Transcribed page contents

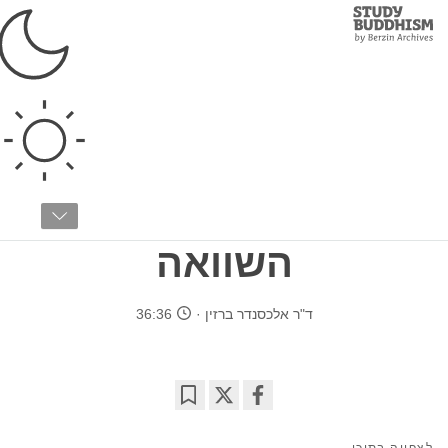
Study
Clos
Buddhism
Home
›
לימודים מתקדמים
›
היסטוריה ותרבות
›
בודהיזם ואיסלאם
התרגול של אהבה
בבודהיזם ובאסלאם:
השוואה
ד"ר אלכסנדר ברזין
36:36
Bookmark
Share
on
לצפייה בתוכן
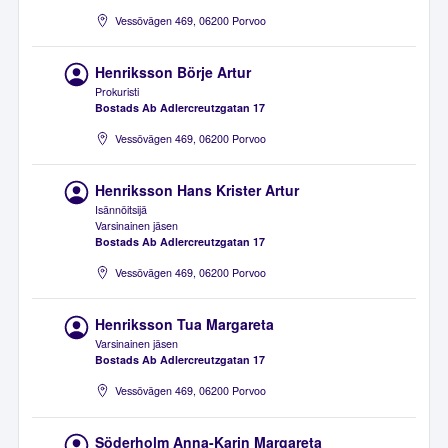
Vessövägen 469, 06200 Porvoo
Henriksson Börje Artur
Prokuristi
Bostads Ab Adlercreutzgatan 17
Vessövägen 469, 06200 Porvoo
Henriksson Hans Krister Artur
Isännöitsijä
Varsinainen jäsen
Bostads Ab Adlercreutzgatan 17
Vessövägen 469, 06200 Porvoo
Henriksson Tua Margareta
Varsinainen jäsen
Bostads Ab Adlercreutzgatan 17
Vessövägen 469, 06200 Porvoo
Söderholm Anna-Karin Margareta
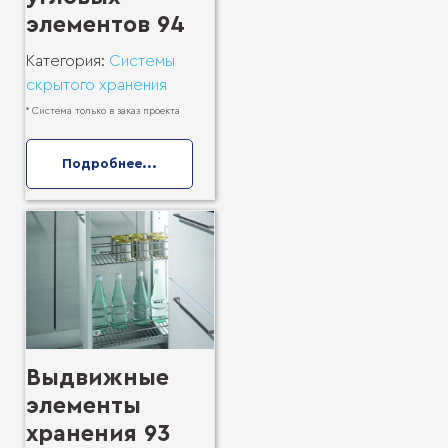
элементов 94
Категория:
Системы
скрытого хранения
* Система только в заказ проекта
Подробнее...
Выдвижные
элементы
хранения 93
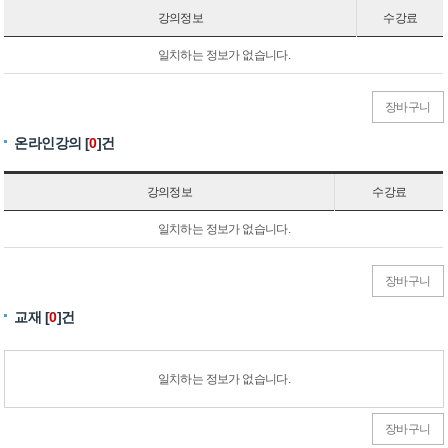
강의정보
수강료
일치하는 정보가 없습니다.
장바구니
온라인강의 [
0
]건
강의정보
수강료
일치하는 정보가 없습니다.
장바구니
교재 [
0
]건
일치하는 정보가 없습니다.
장바구니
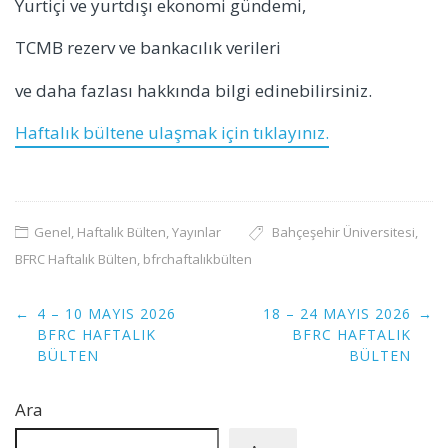
Yurtiçi ve yurtdışı ekonomi gündemi,
TCMB rezerv ve bankacılık verileri
ve daha fazlası hakkında bilgi edinebilirsiniz.
Haftalık bültene ulaşmak için tıklayınız.
Genel
,
Haftalık Bülten
,
Yayınlar
Bahçeşehir Üniversitesi
,
BFRC Haftalık Bülten
,
bfrchaftalıkbülten
Post
←
4 – 10 MAYIS 2026
18 – 24 MAYIS 2026
→
navigation
BFRC HAFTALIK
BFRC HAFTALIK
BÜLTEN
BÜLTEN
Ara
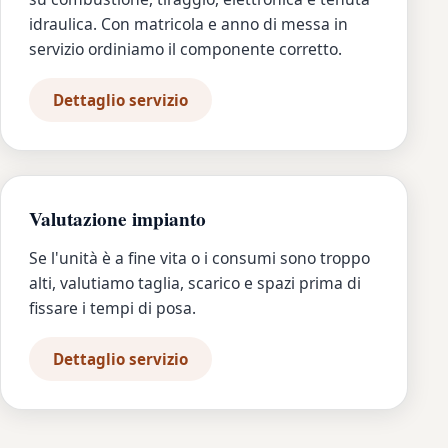
idraulica. Con matricola e anno di messa in
servizio ordiniamo il componente corretto.
Dettaglio servizio
Valutazione impianto
Se l'unità è a fine vita o i consumi sono troppo
alti, valutiamo taglia, scarico e spazi prima di
fissare i tempi di posa.
Dettaglio servizio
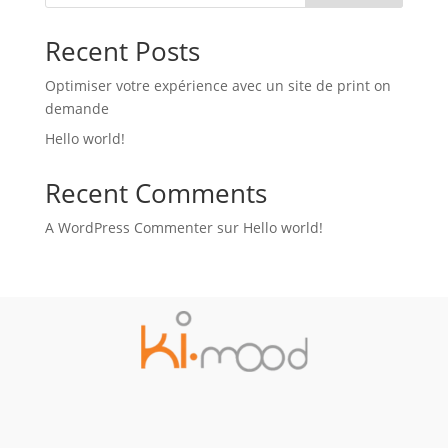
Recent Posts
Optimiser votre expérience avec un site de print on
demande
Hello world!
Recent Comments
A WordPress Commenter
sur
Hello world!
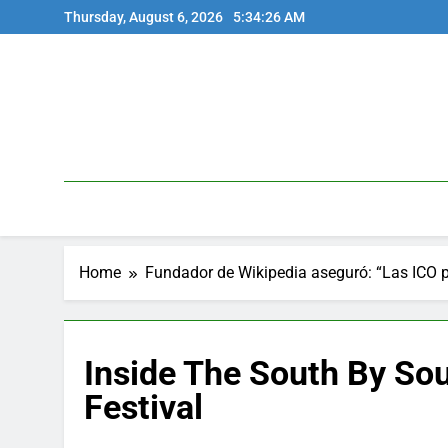
Skip
Thursday, August 6, 2026
5:34:26 AM
to
content
Home
Fundador de Wikipedia aseguró: “Las ICO 
Inside The South By So
Festival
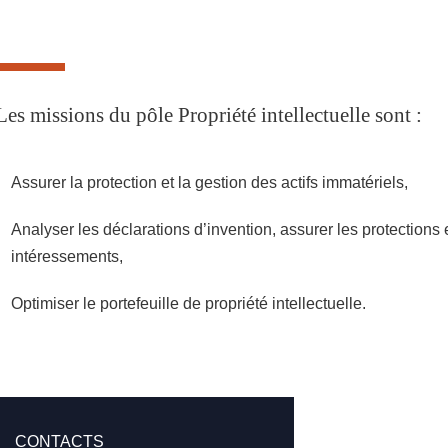
Partager l'URL de cette page
Les
missions du pôle Propriété intellectuelle sont :
Assurer la protection et la gestion des actifs immatériels,
Analyser les déclarations d’invention, assurer les protections e
intéressements,
Optimiser le portefeuille de propriété intellectuelle.
CONTACTS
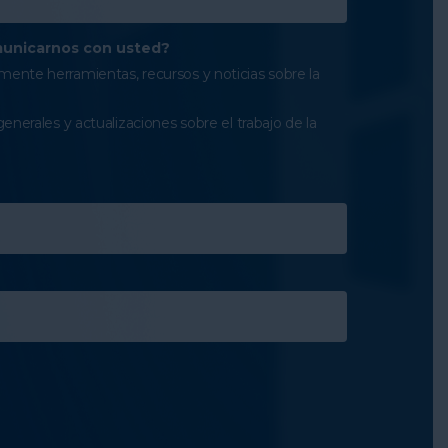
unicarnos con usted?
ente herramientas, recursos y noticias sobre la
generales y actualizaciones sobre el trabajo de la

→ **EXERCISE INSTRUCTIONS**:
After removing each picture, print the entries above exactly as they were.

→ **OUTPUT FOR THIS TASK**:
Study
Clos
Buddhism
Home
›
לימודים מתקדמים
›
היסטוריה ותרבות
›
בודהיזם ואיסלאם
התרגול של אהבה
בבודהיזם ובאסלאם:
השוואה
ד"ר אלכסנדר ברזין
36:36
Bookmark
Share
on
לצפייה בתוכן
Vessövägen 469, 06200 Porvoo
Henriksson Börje Artur
Prokuristi
Bostads Ab Adlercreutzgatan 17
Vessövägen 469, 06200 Porvoo
Henriksson Hans Krister Artur
Isännöitsijä
Varsinainen jäsen
Bostads Ab Adlercreutzgatan 17
Vessövägen 469, 06200 Porvoo
Henriksson Tua Margareta
Varsinainen jäsen
Bostads Ab Adlercreutzgatan 17
Vessövägen 469, 06200 Porvoo
Söderholm Anna-Karin Margareta
элементов 94
Категория:
Системы
скрытого хранения
* Система только в заказ проекта
Подробнее...
Выдвижные
элементы
хранения 93
강의정보
수강료
일치하는 정보가 없습니다.
장바구니
온라인강의 [
0
]건
강의정보
수강료
일치하는 정보가 없습니다.
장바구니
교재 [
0
]건
일치하는 정보가 없습니다.
장바구니
Yurtiçi ve yurtdışı ekonomi gündemi,
TCMB rezerv ve bankacılık verileri
ve daha fazlası hakkında bilgi edinebilirsiniz.
Haftalık bültene ulaşmak için tıklayınız.
Genel
,
Haftalık Bülten
,
Yayınlar
Bahçeşehir Üniversitesi
,
BFRC Haftalık Bülten
,
bfrchaftalıkbülten
Post
←
4 – 10 MAYIS 2026
18 – 24 MAYIS 2026
→
navigation
BFRC HAFTALIK
BFRC HAFTALIK
BÜLTEN
BÜLTEN
Ara
idraulica. Con matricola e anno di messa in
servizio ordiniamo il componente corretto.
Dettaglio servizio
Valutazione impianto
Se l'unità è a fine vita o i consumi sono troppo
alti, valutiamo taglia, scarico e spazi prima di
fissare i tempi di posa.
Dettaglio servizio
Recent Posts
Optimiser votre expérience avec un site de print on
demande
Hello world!
Recent Comments
A WordPress Commenter
sur
Hello world!
Skip
Thursday, August 6, 2026
5:34:26 AM
to
content
Home
Fundador de Wikipedia aseguró: “Las ICO 
Inside The South By So
Festival
Partager l'URL de cette page
Les
missions du pôle Propriété intellectuelle sont :
Assurer la protection et la gestion des actifs immatériels,
Analyser les déclarations d’invention, assurer les protections e
intéressements,
Optimiser le portefeuille de propriété intellectuelle.
CONTACTS
unicarnos con usted?
ente herramientas, recursos y noticias sobre la
generales y actualizaciones sobre el trabajo de la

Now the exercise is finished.